1,5 Tahun Menunggu Jatah Tambang Gratis, Kesabaran Muhammadiyah ‘Goyang’ Juga

DEMOCRAZY.ID – Ketua PP Muhammadiyah, Anwar Abbas mengaku gerah juga menunggu realisasi janji Menteri ESDM, Bahlil Lahadalia soal lahan tambang untuk ormas keagamaan.

Tak terasa waktu bergulir 1,5 tahun, namun tak kunjung jelas kapan realisasinya.

Buya Anwar, mengatakan, PP Muhammadiyah, saat kini hanya bisa menunggu keputusan resmi dari Menteri ESDM Bahlil Lahadali terkait dengan lokasi tambang yang akan diberikan.

“Muhammadiyah berharap supaya peruntukan [tambang] untuk Muhammadiyah yang sudah direncanakan oleh pemerintah, dalam hal ini Pak Bahlil sebagai Menteri ESDM, sudah bisa kita terima dalam waktu dekat agar Muhammadiyah bisa mempersiapkan segala sesuatu yang terkait dengan tambang tersebut dengan baik,” ujarnya saat dihubungi, Kamis (9/10/2025).

Padahal, kata dia, Kementerian Energi dan Sumber Daya Mineral (ESDM), telah menjanjikan lahan tambang eks Perjanjian Karya Pengusahaan Pertambangan Batubara (PKP2B) sejak 1,5 tahun lalu.

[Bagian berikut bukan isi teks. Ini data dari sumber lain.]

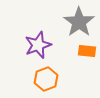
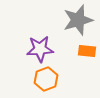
gray star: moved 1 px left, 2 px up; rotated 20 degrees clockwise
purple star: moved 2 px right, 4 px down; rotated 16 degrees clockwise
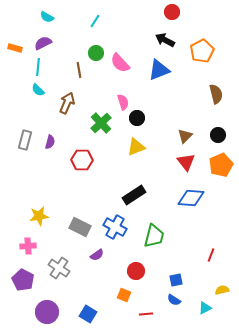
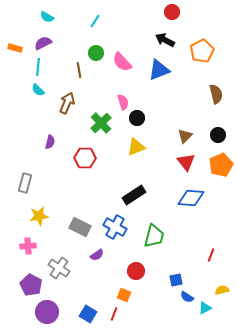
pink semicircle at (120, 63): moved 2 px right, 1 px up
gray rectangle at (25, 140): moved 43 px down
red hexagon at (82, 160): moved 3 px right, 2 px up
purple pentagon at (23, 280): moved 8 px right, 5 px down
blue semicircle at (174, 300): moved 13 px right, 3 px up
red line at (146, 314): moved 32 px left; rotated 64 degrees counterclockwise
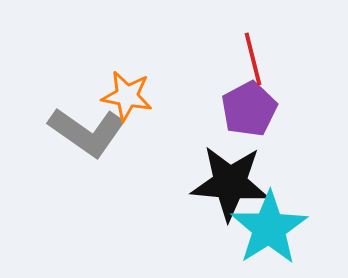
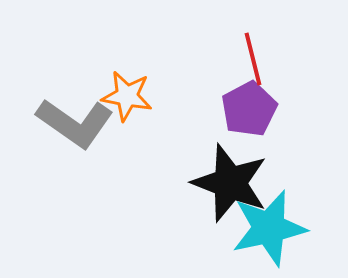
gray L-shape: moved 12 px left, 9 px up
black star: rotated 16 degrees clockwise
cyan star: rotated 20 degrees clockwise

“Posisi Muhammadiyah sekarang adalah menunggu keputusan dari Kementerian ESDM karena pembicaraan tentang tambang ini sudah cukup lama berjalan, sekitar 1,5 tahun,” ungkapnya.

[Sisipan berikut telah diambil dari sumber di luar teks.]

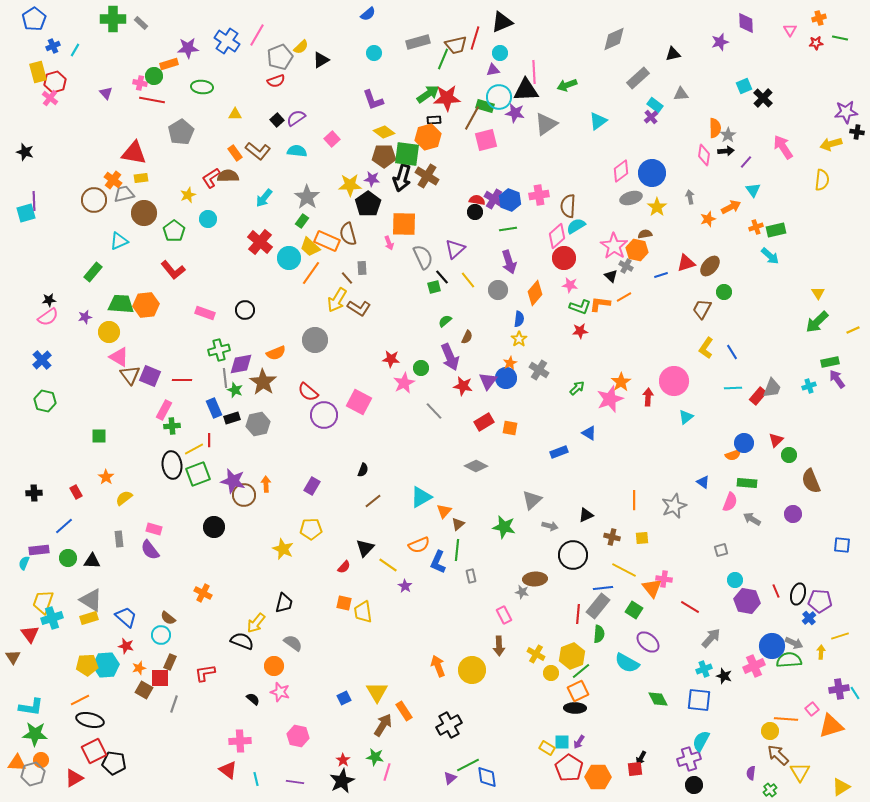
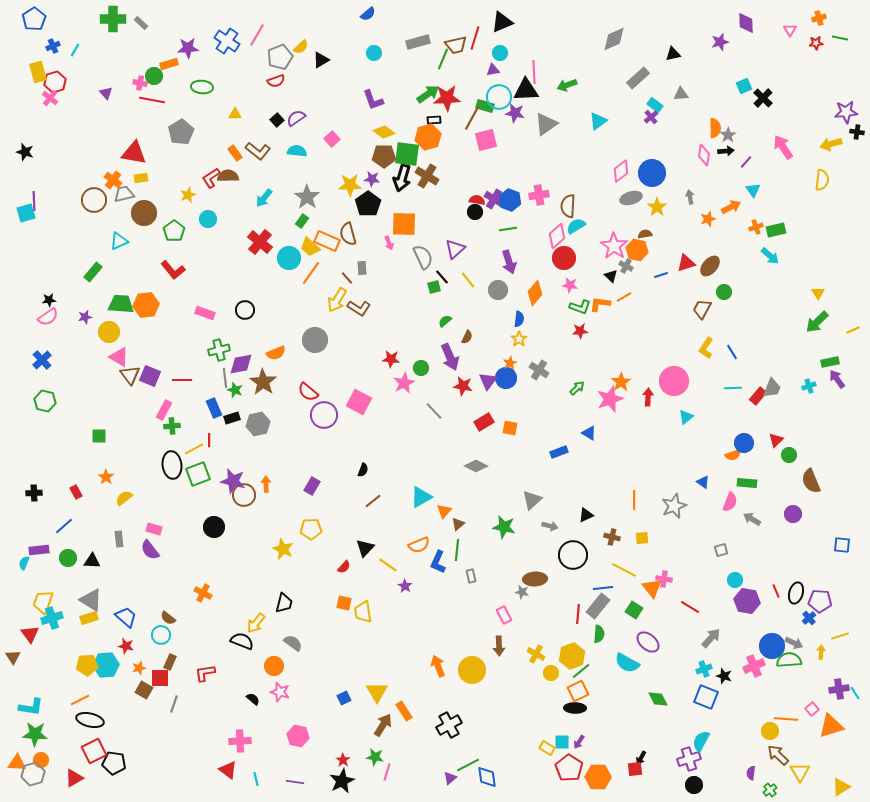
black ellipse at (798, 594): moved 2 px left, 1 px up
blue square at (699, 700): moved 7 px right, 3 px up; rotated 15 degrees clockwise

Hingga saat ni, dia menambahkan, PP Muhammadiyah belum mengetahui apakah lahan yang akan diberikan merupakan tambang yang sebelumnya disebut Bahlil, atau ada opsi lain yang akan ditawarkan pemerintah.

“Akan tetapi, yang jelas, apapun opsi yang disampaikan pemerintah kepada Muhammadiyah, kami akan bicarakan dengan Pak Bahlil sebagai Menteri ESDM tentang mana yang terbaik. Beliau pernah bilang akan beri yang terbaik untuk Muhammadiyah, dan saya percaya akan ucapan itu,” ujarnya.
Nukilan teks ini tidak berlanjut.